100 Photographs to Inherit the World: A Gaze Across Time

100 Photographs to Inherit the World: A Gaze Across Time
#Exhibitions
Elliott Erwitt, California. Berkeley, 1956 | Courtesy Paolo Clerici | © Elliott Erwitt / Magnum Photos

What does it mean to “inherit the world” through an image? The exhibition at MUDEC attempts to answer with a gesture that is as simple as it is ambitious: selecting one hundred photographs to recount two centuries of visual and human history.  Here, photography emerges as a complex language, suspended between document and invention. From early nineteenth-century images - when portraiture was a rare and precious event - we move swiftly into a modern era in which the lens becomes a tool of interpretation. The experiments of artists such as Man Ray and Henri Cartier-Bresson show how photography can construct reality, not merely record it.
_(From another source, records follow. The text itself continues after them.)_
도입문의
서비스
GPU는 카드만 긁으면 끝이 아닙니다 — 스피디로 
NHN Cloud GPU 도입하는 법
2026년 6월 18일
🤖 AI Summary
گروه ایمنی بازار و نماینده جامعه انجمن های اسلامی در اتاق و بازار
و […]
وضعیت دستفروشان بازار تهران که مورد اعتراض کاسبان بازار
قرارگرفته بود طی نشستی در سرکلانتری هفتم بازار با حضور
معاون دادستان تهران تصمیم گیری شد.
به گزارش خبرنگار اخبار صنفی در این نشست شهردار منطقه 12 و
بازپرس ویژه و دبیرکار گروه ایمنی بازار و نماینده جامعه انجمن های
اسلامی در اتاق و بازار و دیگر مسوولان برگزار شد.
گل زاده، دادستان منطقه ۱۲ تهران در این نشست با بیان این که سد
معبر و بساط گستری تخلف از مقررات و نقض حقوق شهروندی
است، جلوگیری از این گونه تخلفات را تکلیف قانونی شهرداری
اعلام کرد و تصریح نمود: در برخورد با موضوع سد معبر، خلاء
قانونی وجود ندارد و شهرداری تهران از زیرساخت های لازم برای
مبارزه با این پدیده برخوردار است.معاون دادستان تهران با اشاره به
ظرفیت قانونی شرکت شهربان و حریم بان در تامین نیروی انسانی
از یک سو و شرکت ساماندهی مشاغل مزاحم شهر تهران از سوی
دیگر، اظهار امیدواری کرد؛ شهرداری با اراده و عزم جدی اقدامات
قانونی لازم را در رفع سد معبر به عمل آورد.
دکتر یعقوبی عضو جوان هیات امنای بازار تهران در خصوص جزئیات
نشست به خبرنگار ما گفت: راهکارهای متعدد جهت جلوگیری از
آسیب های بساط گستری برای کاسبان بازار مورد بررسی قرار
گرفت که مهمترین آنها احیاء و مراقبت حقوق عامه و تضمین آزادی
The journey then opens onto collective history: images that have shaped the twentieth century, from Dorothea Lange’s Migrant Mother to the Moon landing, up to more recent events. Yet alongside the external world, an inner one also emerges: identities, desires, and personal memories take form through the body and through staged imagery. In today’s world, where images proliferate without pause, photography once again questions its own role. No longer just a form of testimony, it becomes a means of navigating the present and imagining the future. More than a history of photography, this exhibition is an invitation to slow down our gaze and to recognize, in every image, a trace of our shared inheritance.